Для следователей обыск на квартире Котолынова был настоящим подарком: как и у нескольких других подозреваемых, там нашли оружие. Эти люди имели оружие (зачастую вполне легально) еще со времен Гражданской войны. Как мы видим, оружие у членов коммунистической партии не являлось в те времена чем-то необычным. Однако на оружие необходимо было официальное разрешение, которое выдавалось на ограниченный период времени и подлежало возобновлению. У Котолынова не было такого разрешения на револьвер, который был обнаружен у него дома. Этот факт нелегального владения оружием использовался следователями, как явное доказательство участия подозреваемых в актах террора. Более того, во время обыска их квартир была обнаружена литература, считавшаяся «контрреволюционной»: так называемое «завещание» Ленина, платформа группы Рютина, а также различные декларации ведущих оппозиционеров, которые они высказывали на съездах и других партийных мероприятиях. Вполне естественно, что следователи НКВД очень интересовались взглядами сторонников Зиновьева и охотно отражали их в протоколах[576].

Постепенно арестованные начали «признаваться» в том, что они поддерживали между собой организованные контакты; в партии же восстановились с целью подготовки различных «контрреволюционных» акций. Они также «признавались», что влияли на Николаева, высказывая свои антисоветские взгляды и несогласие с курсом партийного руководства[577]. Как якобы заявил во время допроса 12 декабря Звездов, преступление Николаева являлось «логическим следствием всех наших политических взглядов и установок». В тот же день Котолынов сказал следующее: «Политическую и моральную ответственность за убийство тов. Кирова Николаевым несет наша организация, под влиянием которой воспитался Николаев, в атмосфере озлобленного отношения к руководителям ВКП(б)»[578]. Практически идентичные формулировки присутствуют также и в нескольких других протоколах допросов[579].

Некоторые арестованные признались, что встречались с Николаевым. Тем не менее во время первых допросов, в ходе которых зиновьевцы рассказывали, кто именно участвовал в деятельности бывших оппозиционеров, его имя не упоминалось[580]. В этом плане он не относился к ведущим персонажам. В частности, на допросе 11 декабря, когда Звездов перечислял членов своей группы, имя Николаева не он упомянул, Когда же его напрямую спросили о Николаеве, он ответил, что тот был связан с оппозицией с 1924 г. и был «воспитан нами»[581]. Однако далее никто не признавался в том, что знал о планах Николаева убить Кирова. Исключением был Юскин. 10 декабря он сообщил: узнав о планах Николаева убить Кирова, он ответил, что лучше вместо Кирова Николаеву убить Сталина[582]. Далее мы вернемся к этому заявлению.
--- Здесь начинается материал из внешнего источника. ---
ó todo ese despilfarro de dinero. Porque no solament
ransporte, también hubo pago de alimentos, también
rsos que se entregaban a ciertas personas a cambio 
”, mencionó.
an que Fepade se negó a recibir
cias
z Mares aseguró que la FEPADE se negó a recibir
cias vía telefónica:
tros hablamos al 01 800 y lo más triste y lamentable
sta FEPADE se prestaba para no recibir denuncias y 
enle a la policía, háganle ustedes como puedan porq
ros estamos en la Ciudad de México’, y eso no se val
Позже следователям удалось получить «компромат» на ряд лиц, в т. ч. и на Котолынова. На очной ставке Котолынова и Антонова, тоже входившим в число обвиняемых, Антонов сказал, что Котолынов говорил ему, «что наша организация готовит решительный акт» против одного из членов Политбюро и что он (Котолынов) знает о террористических целях Николаева. Данное заявление было «подтверждено» в ходе очной ставки между Антоновым и Звездовым[583].

«Московский центр»

На раннем этапе следователи старались установить связи между арестованными зиновьевцами и самим Зиновьевым и его сторонниками в Москве. Впервые имена Зиновьева и Каменева в связи с этим делом были упомянуты 9 декабря[584]. В следующие дни следователи занимались выяснением связей молодых зиновьевцев с Москвой[585]. 8 декабря продолжались аресты тех, кто потом будет обвинен в принадлежности к так называемому «Московскому центру». 16 декабря были арестованы Зиновьев и Каменев[586].

На допросах Зиновьев отрицал, что знает о каких-либо контрреволюционных организациях[587]. Ведущие следователи (Агранов и Люшков) обвиняли его в том, что он поощрял двурушничество своих сторонников после того, как сам публично отказался от контрреволюционных взглядов, однако продолжал бороться против руководства партии. В подтверждение этого предъявлялось письмо Зиновьева одному из арестованных по делу «Ленинградского центра», датированное 30 июня 1928 г. Однако Зиновьев категорически отрицал, что он вел какую-либо борьбу против партии и государства со времени своего заявления XV съезду партии в декабре 1927 г. Он признался, что знает некоторых из арестованных по делу «Ленинградского центра», однако ему не известно об их принадлежности к какой-либо контрреволюционной организации. Он закончил свои показания тем, что снимает с себя любую ответственность за «контрреволюционных выродков», которые докатились до террора.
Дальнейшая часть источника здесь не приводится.